Due to the increase in ABSD for the Entities from 25% to 35%, Developer faced higher risk if units are not fully sold within 5 years from acquisition. Therefore, Bigger site will faced more resistance on Enbloc Sales and developers will be more conservative on their subsequent land bidding.
The TDSR (Total Debt Servicing Ratio) threshold will be tightened from 60 per cent to 55 per cent. This means new mortgages cannot cause borrowers’ total monthly loan repayments to exceed 55 per cent of their monthly income. For buyers who have been issued with an OTP on or before Dec 15, the previous 60 per cent TDSR will apply whether or not they have exercised their OTP at the point of applying for a home loan. Borrowers with existing property loans granted before Dec 16 will not be affected by the revised TDSR threshold when refinancing their loans.

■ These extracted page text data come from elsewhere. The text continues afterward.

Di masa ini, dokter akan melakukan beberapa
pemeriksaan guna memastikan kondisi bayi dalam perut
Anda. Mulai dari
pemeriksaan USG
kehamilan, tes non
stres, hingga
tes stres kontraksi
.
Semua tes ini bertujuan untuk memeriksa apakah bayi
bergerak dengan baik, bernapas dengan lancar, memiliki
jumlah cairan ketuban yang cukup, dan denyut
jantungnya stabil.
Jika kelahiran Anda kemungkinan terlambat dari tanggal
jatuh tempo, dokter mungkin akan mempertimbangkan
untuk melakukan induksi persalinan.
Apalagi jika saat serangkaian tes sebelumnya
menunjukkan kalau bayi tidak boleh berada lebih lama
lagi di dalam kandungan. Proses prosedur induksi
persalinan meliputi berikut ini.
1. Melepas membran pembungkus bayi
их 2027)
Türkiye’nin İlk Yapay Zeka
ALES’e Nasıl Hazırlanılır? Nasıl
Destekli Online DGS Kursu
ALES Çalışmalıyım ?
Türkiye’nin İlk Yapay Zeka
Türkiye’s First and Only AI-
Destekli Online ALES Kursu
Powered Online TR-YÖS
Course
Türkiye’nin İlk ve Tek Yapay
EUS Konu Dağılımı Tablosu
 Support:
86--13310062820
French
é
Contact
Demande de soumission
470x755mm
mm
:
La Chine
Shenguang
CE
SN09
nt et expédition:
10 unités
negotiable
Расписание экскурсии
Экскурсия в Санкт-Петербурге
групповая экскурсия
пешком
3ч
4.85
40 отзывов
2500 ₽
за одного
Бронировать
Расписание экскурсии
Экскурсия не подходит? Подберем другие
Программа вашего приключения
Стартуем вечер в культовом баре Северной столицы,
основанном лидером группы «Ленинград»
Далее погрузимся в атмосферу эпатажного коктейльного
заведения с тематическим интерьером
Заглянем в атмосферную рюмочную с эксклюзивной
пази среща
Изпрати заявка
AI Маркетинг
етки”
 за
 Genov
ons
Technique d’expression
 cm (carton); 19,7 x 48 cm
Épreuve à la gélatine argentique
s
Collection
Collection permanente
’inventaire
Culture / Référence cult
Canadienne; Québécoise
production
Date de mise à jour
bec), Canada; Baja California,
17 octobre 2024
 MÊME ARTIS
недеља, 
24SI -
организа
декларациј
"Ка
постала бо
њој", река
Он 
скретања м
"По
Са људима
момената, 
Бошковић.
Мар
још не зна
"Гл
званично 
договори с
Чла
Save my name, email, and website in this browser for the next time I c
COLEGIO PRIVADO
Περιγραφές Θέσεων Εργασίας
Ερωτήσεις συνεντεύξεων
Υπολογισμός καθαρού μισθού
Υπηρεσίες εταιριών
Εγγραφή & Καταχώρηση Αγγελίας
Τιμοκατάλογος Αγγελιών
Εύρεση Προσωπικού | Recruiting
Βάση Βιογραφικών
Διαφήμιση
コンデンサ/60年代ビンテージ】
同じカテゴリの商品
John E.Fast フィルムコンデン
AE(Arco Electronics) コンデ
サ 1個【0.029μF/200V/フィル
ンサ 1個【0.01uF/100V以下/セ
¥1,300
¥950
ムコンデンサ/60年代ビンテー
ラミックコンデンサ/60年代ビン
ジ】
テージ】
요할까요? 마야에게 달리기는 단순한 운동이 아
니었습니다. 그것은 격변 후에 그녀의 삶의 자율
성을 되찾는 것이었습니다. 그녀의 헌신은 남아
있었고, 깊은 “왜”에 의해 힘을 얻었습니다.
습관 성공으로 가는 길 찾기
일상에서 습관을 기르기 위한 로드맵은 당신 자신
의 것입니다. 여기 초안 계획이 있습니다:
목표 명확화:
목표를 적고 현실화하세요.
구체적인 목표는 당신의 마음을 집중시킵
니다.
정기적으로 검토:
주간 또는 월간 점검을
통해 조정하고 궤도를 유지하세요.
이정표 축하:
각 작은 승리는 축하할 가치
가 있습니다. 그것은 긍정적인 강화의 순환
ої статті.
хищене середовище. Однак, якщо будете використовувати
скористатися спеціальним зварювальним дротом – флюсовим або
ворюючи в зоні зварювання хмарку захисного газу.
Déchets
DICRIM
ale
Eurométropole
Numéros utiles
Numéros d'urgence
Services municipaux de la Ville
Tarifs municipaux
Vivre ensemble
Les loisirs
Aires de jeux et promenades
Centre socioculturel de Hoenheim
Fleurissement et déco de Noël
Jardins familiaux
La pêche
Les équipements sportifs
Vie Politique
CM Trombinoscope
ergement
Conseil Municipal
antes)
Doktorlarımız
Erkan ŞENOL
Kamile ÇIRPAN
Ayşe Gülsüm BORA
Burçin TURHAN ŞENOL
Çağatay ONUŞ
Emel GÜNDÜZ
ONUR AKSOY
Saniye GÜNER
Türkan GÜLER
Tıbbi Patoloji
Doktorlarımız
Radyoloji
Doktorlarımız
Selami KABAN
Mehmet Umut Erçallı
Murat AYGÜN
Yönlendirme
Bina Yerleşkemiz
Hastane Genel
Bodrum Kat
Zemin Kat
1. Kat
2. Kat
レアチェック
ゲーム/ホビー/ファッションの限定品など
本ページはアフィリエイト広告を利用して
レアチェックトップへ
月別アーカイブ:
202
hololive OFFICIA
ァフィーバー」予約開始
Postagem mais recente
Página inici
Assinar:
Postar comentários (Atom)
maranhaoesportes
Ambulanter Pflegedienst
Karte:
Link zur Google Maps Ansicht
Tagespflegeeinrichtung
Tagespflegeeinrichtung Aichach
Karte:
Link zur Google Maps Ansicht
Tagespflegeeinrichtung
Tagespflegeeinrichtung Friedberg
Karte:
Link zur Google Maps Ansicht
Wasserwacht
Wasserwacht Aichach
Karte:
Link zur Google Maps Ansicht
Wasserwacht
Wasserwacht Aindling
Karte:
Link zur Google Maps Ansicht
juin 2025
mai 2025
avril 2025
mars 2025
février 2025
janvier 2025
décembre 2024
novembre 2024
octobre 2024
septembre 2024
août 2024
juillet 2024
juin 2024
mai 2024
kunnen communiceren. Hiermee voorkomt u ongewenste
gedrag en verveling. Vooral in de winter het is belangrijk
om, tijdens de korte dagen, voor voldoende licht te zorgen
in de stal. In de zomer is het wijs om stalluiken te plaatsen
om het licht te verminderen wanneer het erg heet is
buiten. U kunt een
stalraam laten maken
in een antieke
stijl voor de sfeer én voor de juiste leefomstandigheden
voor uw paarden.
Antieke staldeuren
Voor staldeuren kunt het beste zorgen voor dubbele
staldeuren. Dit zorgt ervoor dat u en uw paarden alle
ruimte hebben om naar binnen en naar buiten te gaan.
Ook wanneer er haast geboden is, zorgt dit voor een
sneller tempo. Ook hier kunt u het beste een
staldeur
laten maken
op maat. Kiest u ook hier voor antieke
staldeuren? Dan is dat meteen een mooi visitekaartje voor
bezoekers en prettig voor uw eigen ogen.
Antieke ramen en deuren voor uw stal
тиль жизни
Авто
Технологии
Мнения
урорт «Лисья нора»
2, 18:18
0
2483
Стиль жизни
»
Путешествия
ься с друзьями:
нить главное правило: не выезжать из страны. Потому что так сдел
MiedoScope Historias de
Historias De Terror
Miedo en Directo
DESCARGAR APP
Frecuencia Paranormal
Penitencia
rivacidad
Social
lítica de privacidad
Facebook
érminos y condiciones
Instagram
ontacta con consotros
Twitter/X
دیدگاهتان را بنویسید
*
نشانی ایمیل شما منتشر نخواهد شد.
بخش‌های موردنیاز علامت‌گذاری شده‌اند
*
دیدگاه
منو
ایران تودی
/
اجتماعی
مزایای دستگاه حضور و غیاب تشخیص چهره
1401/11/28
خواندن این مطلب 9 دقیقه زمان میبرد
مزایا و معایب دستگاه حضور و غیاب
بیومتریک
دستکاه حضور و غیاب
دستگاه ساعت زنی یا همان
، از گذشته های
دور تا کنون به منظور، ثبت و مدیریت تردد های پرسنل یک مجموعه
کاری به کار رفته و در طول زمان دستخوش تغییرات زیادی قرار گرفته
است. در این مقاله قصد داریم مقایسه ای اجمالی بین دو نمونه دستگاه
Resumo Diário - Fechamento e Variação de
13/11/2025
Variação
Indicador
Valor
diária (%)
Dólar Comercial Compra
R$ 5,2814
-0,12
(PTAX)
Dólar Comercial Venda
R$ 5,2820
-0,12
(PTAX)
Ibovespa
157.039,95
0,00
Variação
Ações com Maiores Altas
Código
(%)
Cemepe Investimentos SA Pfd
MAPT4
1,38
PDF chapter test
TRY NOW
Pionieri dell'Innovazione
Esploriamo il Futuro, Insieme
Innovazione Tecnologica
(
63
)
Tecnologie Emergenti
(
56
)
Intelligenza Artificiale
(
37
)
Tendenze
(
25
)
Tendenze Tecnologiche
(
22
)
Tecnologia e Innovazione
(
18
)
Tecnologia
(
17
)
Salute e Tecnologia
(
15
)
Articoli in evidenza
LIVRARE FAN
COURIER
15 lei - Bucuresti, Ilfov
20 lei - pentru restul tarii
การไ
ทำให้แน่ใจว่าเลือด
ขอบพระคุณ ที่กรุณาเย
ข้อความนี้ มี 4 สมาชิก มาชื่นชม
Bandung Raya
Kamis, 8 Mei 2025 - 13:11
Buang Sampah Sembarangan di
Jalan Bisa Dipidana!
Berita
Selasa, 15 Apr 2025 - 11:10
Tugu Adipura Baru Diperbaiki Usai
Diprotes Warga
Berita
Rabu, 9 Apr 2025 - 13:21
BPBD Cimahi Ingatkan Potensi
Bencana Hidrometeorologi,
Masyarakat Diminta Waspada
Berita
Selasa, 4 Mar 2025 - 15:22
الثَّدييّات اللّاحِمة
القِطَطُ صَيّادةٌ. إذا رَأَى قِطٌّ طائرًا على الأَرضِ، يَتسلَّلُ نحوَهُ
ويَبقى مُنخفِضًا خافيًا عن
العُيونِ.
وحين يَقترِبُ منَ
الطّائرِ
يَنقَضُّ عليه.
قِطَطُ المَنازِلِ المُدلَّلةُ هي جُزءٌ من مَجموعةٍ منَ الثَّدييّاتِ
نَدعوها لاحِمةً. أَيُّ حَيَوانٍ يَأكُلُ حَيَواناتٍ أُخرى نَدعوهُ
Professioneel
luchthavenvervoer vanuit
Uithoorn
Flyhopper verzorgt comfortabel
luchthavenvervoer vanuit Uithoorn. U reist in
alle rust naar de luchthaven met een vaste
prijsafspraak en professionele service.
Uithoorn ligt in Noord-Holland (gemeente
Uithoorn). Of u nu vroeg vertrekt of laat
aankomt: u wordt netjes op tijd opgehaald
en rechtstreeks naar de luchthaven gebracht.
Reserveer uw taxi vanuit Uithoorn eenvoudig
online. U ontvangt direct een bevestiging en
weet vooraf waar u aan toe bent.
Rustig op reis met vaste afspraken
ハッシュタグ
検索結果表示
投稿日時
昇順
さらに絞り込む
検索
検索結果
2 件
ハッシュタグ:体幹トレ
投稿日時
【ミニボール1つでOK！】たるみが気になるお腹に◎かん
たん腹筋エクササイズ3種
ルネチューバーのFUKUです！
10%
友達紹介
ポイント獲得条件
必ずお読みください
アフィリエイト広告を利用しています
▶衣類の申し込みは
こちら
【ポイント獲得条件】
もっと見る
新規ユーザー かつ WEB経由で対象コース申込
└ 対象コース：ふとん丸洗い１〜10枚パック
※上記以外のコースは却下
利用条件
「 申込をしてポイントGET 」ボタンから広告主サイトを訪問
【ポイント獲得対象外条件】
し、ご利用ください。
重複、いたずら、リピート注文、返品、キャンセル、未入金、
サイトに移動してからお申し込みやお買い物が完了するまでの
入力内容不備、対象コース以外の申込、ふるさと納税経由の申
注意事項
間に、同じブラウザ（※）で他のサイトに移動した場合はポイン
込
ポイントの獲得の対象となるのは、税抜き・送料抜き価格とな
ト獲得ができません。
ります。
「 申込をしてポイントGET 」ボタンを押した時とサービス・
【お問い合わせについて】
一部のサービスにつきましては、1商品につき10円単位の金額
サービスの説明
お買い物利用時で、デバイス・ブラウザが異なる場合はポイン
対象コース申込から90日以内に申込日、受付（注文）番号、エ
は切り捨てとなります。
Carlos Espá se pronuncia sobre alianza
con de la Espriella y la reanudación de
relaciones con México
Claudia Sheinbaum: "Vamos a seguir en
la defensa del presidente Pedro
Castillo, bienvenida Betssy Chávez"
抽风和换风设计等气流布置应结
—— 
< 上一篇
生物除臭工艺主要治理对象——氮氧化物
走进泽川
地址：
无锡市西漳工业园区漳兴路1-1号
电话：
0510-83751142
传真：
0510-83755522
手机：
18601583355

Base on Bank Data, Most Buyer Borrow below 46% of their Income which mean the measure of 55% TDSR is unlikely to impact these buyers.
For those who are tight on their borrowing, the impact as seen on a 1.2M Property (30 Years Loan) would be $130k Loan different which buyer can either do a Pledging of $50k (Est.) with Bank or do a show fund of S$170K(Est.).
It is not surprised that the government has rolled out fresh cooling measures as the market has been lively this year, with very robust sales and firmer prices. Generally, this set of measures will encourage home buyers to be more prudent with their purchases, amid concerns about impending interest rate hikes.
But if history do repeat itself, after everyone take a breather and sit out the next one to two months to assess the impact of these measures on the market. The market likely to move up and thus the next six month will be the best window period to enter the market before it picked up.